# What the task asks
Extract the complete data exactly as given.

# Dataset content
"""
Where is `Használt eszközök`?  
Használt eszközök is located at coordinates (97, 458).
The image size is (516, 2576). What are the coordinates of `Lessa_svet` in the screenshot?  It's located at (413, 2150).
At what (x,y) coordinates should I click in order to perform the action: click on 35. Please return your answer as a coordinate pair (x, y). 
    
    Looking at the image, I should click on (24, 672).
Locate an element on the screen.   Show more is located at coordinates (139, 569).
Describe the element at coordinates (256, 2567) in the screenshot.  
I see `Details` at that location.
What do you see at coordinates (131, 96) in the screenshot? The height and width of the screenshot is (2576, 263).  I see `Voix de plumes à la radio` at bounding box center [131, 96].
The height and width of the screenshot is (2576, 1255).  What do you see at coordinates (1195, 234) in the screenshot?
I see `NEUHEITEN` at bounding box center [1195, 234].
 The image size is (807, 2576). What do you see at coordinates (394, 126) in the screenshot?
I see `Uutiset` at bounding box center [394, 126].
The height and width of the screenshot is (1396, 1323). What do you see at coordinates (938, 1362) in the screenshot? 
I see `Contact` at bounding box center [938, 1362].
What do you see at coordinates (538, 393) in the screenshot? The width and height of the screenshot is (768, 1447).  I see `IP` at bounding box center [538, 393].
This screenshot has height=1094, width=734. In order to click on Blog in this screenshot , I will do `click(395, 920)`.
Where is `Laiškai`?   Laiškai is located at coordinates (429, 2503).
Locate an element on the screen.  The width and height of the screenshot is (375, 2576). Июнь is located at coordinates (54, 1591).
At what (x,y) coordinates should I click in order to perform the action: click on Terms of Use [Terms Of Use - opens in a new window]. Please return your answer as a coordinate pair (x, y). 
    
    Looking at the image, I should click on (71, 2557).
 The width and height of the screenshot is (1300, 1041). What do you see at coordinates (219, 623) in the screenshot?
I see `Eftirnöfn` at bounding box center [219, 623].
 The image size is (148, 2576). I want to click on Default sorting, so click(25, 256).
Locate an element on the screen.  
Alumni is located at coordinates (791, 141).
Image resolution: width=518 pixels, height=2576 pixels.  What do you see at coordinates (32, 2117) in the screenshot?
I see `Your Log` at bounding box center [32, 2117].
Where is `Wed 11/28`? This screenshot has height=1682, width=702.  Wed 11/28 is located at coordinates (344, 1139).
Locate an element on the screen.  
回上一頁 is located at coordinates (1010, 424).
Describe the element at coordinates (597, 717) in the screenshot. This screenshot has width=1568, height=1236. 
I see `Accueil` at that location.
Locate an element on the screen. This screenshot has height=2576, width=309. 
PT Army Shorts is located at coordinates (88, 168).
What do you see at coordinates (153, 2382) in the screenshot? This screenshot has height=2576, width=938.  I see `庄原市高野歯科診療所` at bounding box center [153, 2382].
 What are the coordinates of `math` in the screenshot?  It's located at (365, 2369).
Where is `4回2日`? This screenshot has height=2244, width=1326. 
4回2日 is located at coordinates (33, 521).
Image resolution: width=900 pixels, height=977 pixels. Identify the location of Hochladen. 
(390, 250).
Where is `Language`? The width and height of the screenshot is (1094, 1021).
"""
# Task response
Where is `Használt eszközök`?  
Használt eszközök is located at coordinates (97, 458).
The image size is (516, 2576). What are the coordinates of `Lessa_svet` in the screenshot?  It's located at (413, 2150).
At what (x,y) coordinates should I click in order to perform the action: click on 35. Please return your answer as a coordinate pair (x, y). 
    
    Looking at the image, I should click on (24, 672).
Locate an element on the screen.   Show more is located at coordinates (139, 569).
Describe the element at coordinates (256, 2567) in the screenshot.  
I see `Details` at that location.
What do you see at coordinates (131, 96) in the screenshot? The height and width of the screenshot is (2576, 263).  I see `Voix de plumes à la radio` at bounding box center [131, 96].
The height and width of the screenshot is (2576, 1255).  What do you see at coordinates (1195, 234) in the screenshot?
I see `NEUHEITEN` at bounding box center [1195, 234].
 The image size is (807, 2576). What do you see at coordinates (394, 126) in the screenshot?
I see `Uutiset` at bounding box center [394, 126].
The height and width of the screenshot is (1396, 1323). What do you see at coordinates (938, 1362) in the screenshot? 
I see `Contact` at bounding box center [938, 1362].
What do you see at coordinates (538, 393) in the screenshot? The width and height of the screenshot is (768, 1447).  I see `IP` at bounding box center [538, 393].
This screenshot has height=1094, width=734. In order to click on Blog in this screenshot , I will do `click(395, 920)`.
Where is `Laiškai`?   Laiškai is located at coordinates (429, 2503).
Locate an element on the screen.  The width and height of the screenshot is (375, 2576). Июнь is located at coordinates (54, 1591).
At what (x,y) coordinates should I click in order to perform the action: click on Terms of Use [Terms Of Use - opens in a new window]. Please return your answer as a coordinate pair (x, y). 
    
    Looking at the image, I should click on (71, 2557).
 The width and height of the screenshot is (1300, 1041). What do you see at coordinates (219, 623) in the screenshot?
I see `Eftirnöfn` at bounding box center [219, 623].
 The image size is (148, 2576). I want to click on Default sorting, so click(25, 256).
Locate an element on the screen.  
Alumni is located at coordinates (791, 141).
Image resolution: width=518 pixels, height=2576 pixels.  What do you see at coordinates (32, 2117) in the screenshot?
I see `Your Log` at bounding box center [32, 2117].
Where is `Wed 11/28`? This screenshot has height=1682, width=702.  Wed 11/28 is located at coordinates (344, 1139).
Locate an element on the screen.  
回上一頁 is located at coordinates (1010, 424).
Describe the element at coordinates (597, 717) in the screenshot. This screenshot has width=1568, height=1236. 
I see `Accueil` at that location.
Locate an element on the screen. This screenshot has height=2576, width=309. 
PT Army Shorts is located at coordinates (88, 168).
What do you see at coordinates (153, 2382) in the screenshot? This screenshot has height=2576, width=938.  I see `庄原市高野歯科診療所` at bounding box center [153, 2382].
 What are the coordinates of `math` in the screenshot?  It's located at (365, 2369).
Where is `4回2日`? This screenshot has height=2244, width=1326. 
4回2日 is located at coordinates (33, 521).
Image resolution: width=900 pixels, height=977 pixels. Identify the location of Hochladen. 
(390, 250).
Where is `Language`? The width and height of the screenshot is (1094, 1021).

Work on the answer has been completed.